When you set a DSLR to output to JPEG, the camera is making assumptions about the image. It is making calculations and setting things like white balance, color balance, and other properties. The camera is actually doing some of the post-processing for you. This may sound great, but its ultimately adjusting this image in a destructive manner. This means that once the file is outputted from the camera to JPEG, you lose fine tuning control over many of the settings. The ability to go into an editing software application, such as Adobe’s Photoshop, exists. However, the changes you make and save to the image are destructive and cannot be reversed.
Outputting to JPEG is common to most people. To professional photographers, it can be seen as an amateur practice.

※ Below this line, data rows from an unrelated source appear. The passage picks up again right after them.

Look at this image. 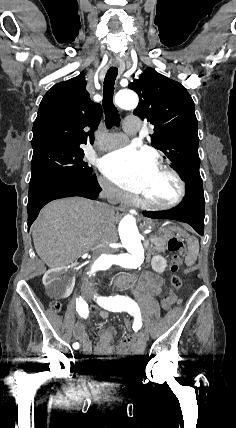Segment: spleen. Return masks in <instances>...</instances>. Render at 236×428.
<instances>
[{
    "label": "spleen",
    "mask_w": 236,
    "mask_h": 428,
    "mask_svg": "<svg viewBox=\"0 0 236 428\" xmlns=\"http://www.w3.org/2000/svg\"><path fill=\"white\" fill-rule=\"evenodd\" d=\"M181 234L187 238L188 256L185 258V264L186 266H193L199 254V242L194 236H189V234H184V232H181Z\"/></svg>",
    "instance_id": "3e777b00"
}]
</instances>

While outputting to JPEG is easier, it is favoring convenience at the loss of creative control.
RAW files do not share the same assumptions and tweaks that automatically come with a camera produced JPEG file. They are simply the raw image data from a camera. Think of these files as the digital equivalent to film negatives.

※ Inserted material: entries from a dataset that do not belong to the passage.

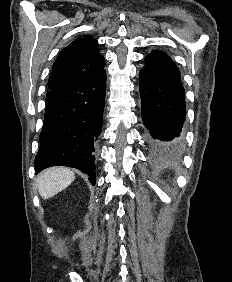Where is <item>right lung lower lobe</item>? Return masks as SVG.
Here are the masks:
<instances>
[{
	"mask_svg": "<svg viewBox=\"0 0 232 282\" xmlns=\"http://www.w3.org/2000/svg\"><path fill=\"white\" fill-rule=\"evenodd\" d=\"M106 71L81 80L46 102L35 172L63 165L80 169L95 185V150L101 134Z\"/></svg>",
	"mask_w": 232,
	"mask_h": 282,
	"instance_id": "right-lung-lower-lobe-1",
	"label": "right lung lower lobe"
}]
</instances>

Outputting to RAW is the preferred method of photography professionals due to the more detailed level of creative control. Using programs like Adobe Lightroom, Apple Aperture, and Adobe Photoshop, a photographer can take their captured images and make them shine. The edits made to RAW files are non-destructive, meaning they can be reversed and changed at any point and time. The sole purpose of the RAW file is for editing. Once edits are complete, JPEGs are generated as the final output for display.
What Goes In Comes Back Out
The role of post-processing is to enhance what come out of a camera. The idea is to start with a good image and make it great. The role of post-processing is not to save bad images. You can certainly compensate for slight underexposures, improper color balance, etc. You can’t change the composition of a photo, make the subject more interesting, or magically take a dark, improperly focused image and make it look like it was shot correctly from the start. Ideally, post-processing should be approached as improving, not fixing.

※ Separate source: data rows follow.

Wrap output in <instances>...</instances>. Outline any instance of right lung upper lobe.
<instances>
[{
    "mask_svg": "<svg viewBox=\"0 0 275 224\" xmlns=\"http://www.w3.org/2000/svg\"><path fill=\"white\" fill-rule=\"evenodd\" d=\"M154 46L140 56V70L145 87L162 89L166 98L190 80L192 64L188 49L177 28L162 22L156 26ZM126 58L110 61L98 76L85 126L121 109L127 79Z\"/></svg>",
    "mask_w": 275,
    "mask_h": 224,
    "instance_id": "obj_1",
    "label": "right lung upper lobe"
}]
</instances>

Photographers can really demonstrate their own creative style during post-processing. Some may choose to do minimal adjustments, while others may spend hours tweaking a photo. The possibilities often seem endless. Colors can be made more vibrant, or more drab. Details can be brought to life with clarity and sharpening. Skin imperfections can be hidden, or “airbrushed”, making your average person look like a magazine model. The final image can be a huge contrast to what came out of the camera originally, but it wouldn’t have been possible without a good starting point.
Tone is in the Fingers
As a stage seasoned guitar player with extensive gear, this concept hits home. Guitar players notoriously become obsessed with their gear and instruments. It can be a sickness really, leading these musicians to think that next piece of equipment is going to make them sound better. Ultimately, the audience doesn’t care and probably can’t even tell. The skills of the guitarist do not change based on the amp or instrument they are using. This is where the phrase “tone is in the fingers” comes from.
The same concept is quite relevant to photography. It is not the camera or lenses that make the photo, but the photographer behind it. An unskilled, self-proclaimed photographer can pick up a $6,000 camera and take crap photos. A truly skilled photographer can produce great results with a point-and-shoot camera, or even a smart phone. Photographers use high end gear because it makes the image quality better, not the overall greatness of their photo. Equipment is never replacement for a photographic eye. The art lies with the artist, and not the tools they use. Better tools can be and often are a catalyst for inspiration, but they will never place creative technique.